Search the entries below. Return every line that has "Euroopa" in it.

[Page-level text extractions]
- - -
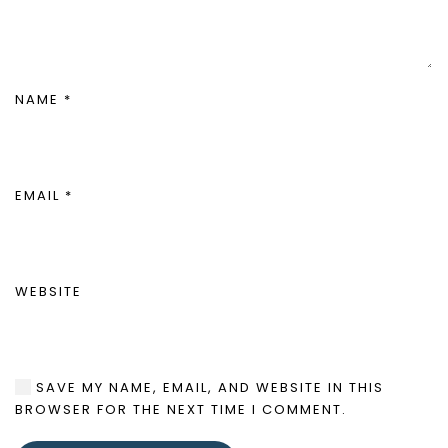
NAME
*
EMAIL
*
WEBSITE
SAVE MY NAME, EMAIL, AND WEBSITE IN THIS
BROWSER FOR THE NEXT TIME I COMMENT.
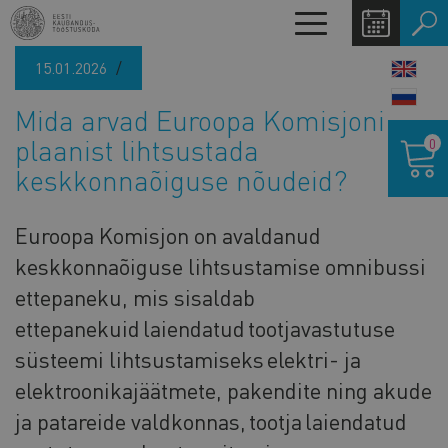
Liigu
Toggle
edasi
navigation
põhisisu
15.01.2026
LANG
juurde
SWIT
Mida arvad Euroopa Komisjoni
Ostukor
plaanist lihtsustada
0
keskkonnaõiguse nõudeid?
Euroopa Komisjon on avaldanud
keskkonnaõiguse lihtsustamise omnibussi
ettepaneku, mis sisaldab
ettepanekuid laiendatud tootjavastutuse
süsteemi lihtsustamiseks elektri- ja
elektroonikajäätmete, pakendite ning akude
ja patareide valdkonnas, tootja laiendatud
- - -
**Finished task:**
Mida arvad Euroopa Komisjoni
Euroopa Komisjon on avaldanud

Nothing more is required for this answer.